«I pranzi? È proprio lì che si fa politica»

Dal Baretto alle graffette, le scuse dei consiglieri regionali a processo per le spese pazze

I pranzi e le cene in ristoranti di lusso? «Indispensabili per l'attività politica». Altro che Rimborsopoli: «Alla fine del mandato - assicura l'ex consigliere Idv Stefano Zamponi - ho restituito tutte le apparecchiature elettroniche e anche le graffette e i post-it». Gli aperitivi nel locale di Alassio? «Ci incontravo esponenti dell'associazionismo lombardo, ormai ad Alassio si trovano più milanesi che alassini...». Nell'aula bunker di fronte a San Vittore ieri hanno sfilato alcuni dei 56 imputati (ci sono anche Renzo Bossi e Nicole Minetti) nel processo per le presunte «spese pazze» dei gruppi consiliari in Regione. Davanti alla Decime sezione del Tribunale hanno reso dichiarazioni spontanee, un paio di loro hanno risposto alle domande del pm Paolo Filippini. Tra l'incredulità di ritrovarsi a processo per una pratica - quella dei rimborsi sotto forma di fondi pubblici per spese personali come ricariche telefoniche, taxi, necrologi sui quotidiani, snack, libri, smartphone, gelati - considerata «una prassi». E qualche arrampicata sugli specchi per giustificare gli scontrini sotto la lente. Gli ex assessori e consiglieri, alcuni tutt'ora in carica, appartengono a quasi tutti i partiti, dal Pd al Pdl, e rispondono a vario titolo di peculato e truffa. Il periodo preso in esame è quello tra il 2002 e il 2013.

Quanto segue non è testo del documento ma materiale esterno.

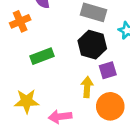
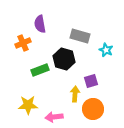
black hexagon: (92, 45) -> (64, 59), moved

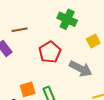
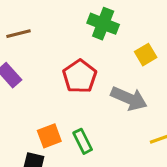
brown line: (20, 30) -> (19, 34), moved

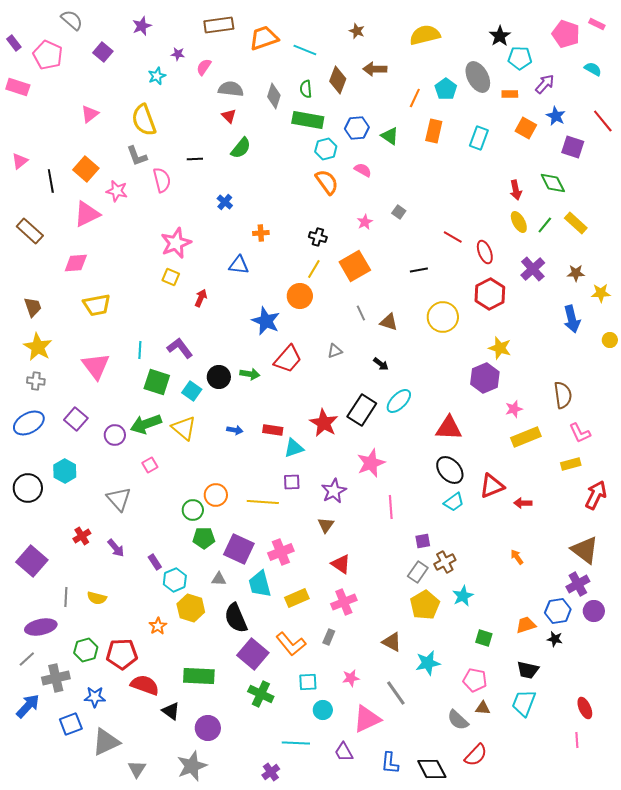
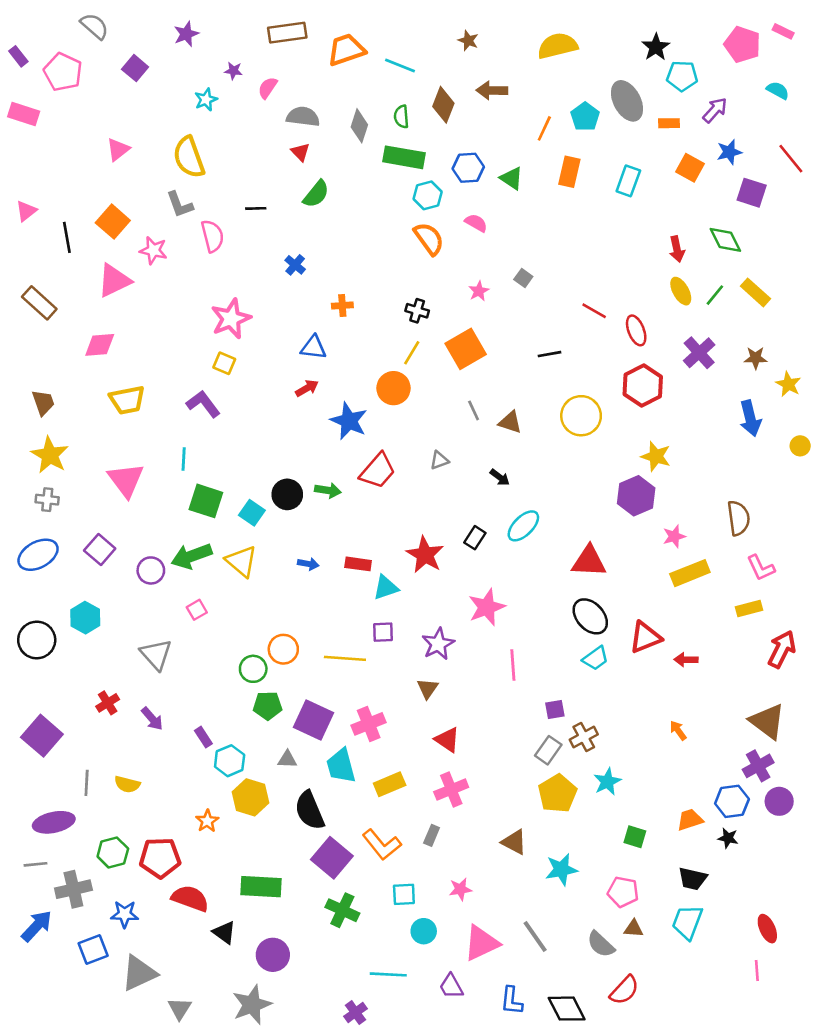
blue star: (556, 116) -> (729, 152), turned 30
yellow star: (601, 293) -> (788, 384), turned 30
red arrow: (201, 298) -> (307, 388), moved, turned 36
purple L-shape: (180, 348) -> (203, 404), moved
black rectangle: (362, 410) -> (475, 538), size x0.6
gray line: (27, 659) -> (35, 864), turned 36
gray line: (396, 693) -> (535, 936), moved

«Senza quei pranzi e quelle cene di lavoro - ha dichiarato l'ex consigliere del Pdl Mario Sala - non sarebbe stato possibile per me, per il mio gruppo e per l'istituzione regionale varare provvedimenti per miliardi di euro. L'attività di consigliere regionale è convulsa, urgente, per nulla ordinaria». A Sala sono contestati 52mila euro di spese non attinenti al mandato. «Tutte indispensabili per la mia attività politica», ha spiegato lui. Della stessa opinione l'ex collega di partito Giuseppe Angelo Giammario: «Un consigliere è tale h 24 - ha sottolineato -. Appena arrivato chiesi quali fossero i miei diritti in termini di rimborsi. Alla fine del primo anno di lavoro non ho avuto riscontri negativi riguardo alle mie spese, quindi continuai nella convinzione di non commettere illeciti». Nella lista addebitata a Giammario ci sono appunto gli scontrini di Alassio, molti pranzi al ristorante Da Berti (che compare negli elenchi di quasi tutti gli imputati) e un conto da 260 euro in una nota discoteca di piazza Diaz, il Nepentha: «Eravamo in 24 ed erano le 19 - ha detto l'ex consigliere -. Ho scelto quel locale perché era comodo per i consiglieri comunali, con cui ho discusso di una legge sui parchi». Alessandro Colucci, oggi in Consiglio con Ncd, ha spiegato: «Sono sempre stato attento alle norme e alle indicazioni del gruppo, anche scritte, sui rimborsi. I pasti sono spesso l'unico modo per organizzare incontri di lavoro per chi come noi è impegnato 365 giorni l'anno e 24 ore al giorno. La mia non è certo una lamentela, è stato un onore lavorare in Regione, l'ho fatto con passione e trasporto. Ma per me ha comportato anche problemi familiari di non facile gestione...».

È un fautore della pausa pranzo «lavorativa» anche Sante Zuffada, ex consigliere Pdl al Pirellone e oggi senatore di Fi: «In pausa pranzo coltivavo il mio rapporto sistematico con gli amministratori locali. Ho fatto incontri di lavoro con sindaci del mio collegio anche in occasione di miei compleanni». Una convivialità che pagava politicamente: «Il costante collegamento con il territorio mi ha permesso di essere rieletto una seconda volta in Regione». All'ex assessore Giorgio Pozzi (Pdl) il pm ha chiesto conto in particolare i 28 pranzi per un totale di 5.800 euro consumati in quattro mesi, tra la fine del 2011 e l'inizio del 2012, al Baretto, ristorante non proprio economico (in un'occasione agli atti 340 euro per due coperti).

«Lo frequento da trent'anni e lì portavo gli ospiti importanti. Tutti comunque con incarichi istituzionali. Facendo politica, ho il dovere di ascoltare». Come altri imputati Pozzi ha restituito i fondi che gli venivano contestati, nel suo caso 55mila euro.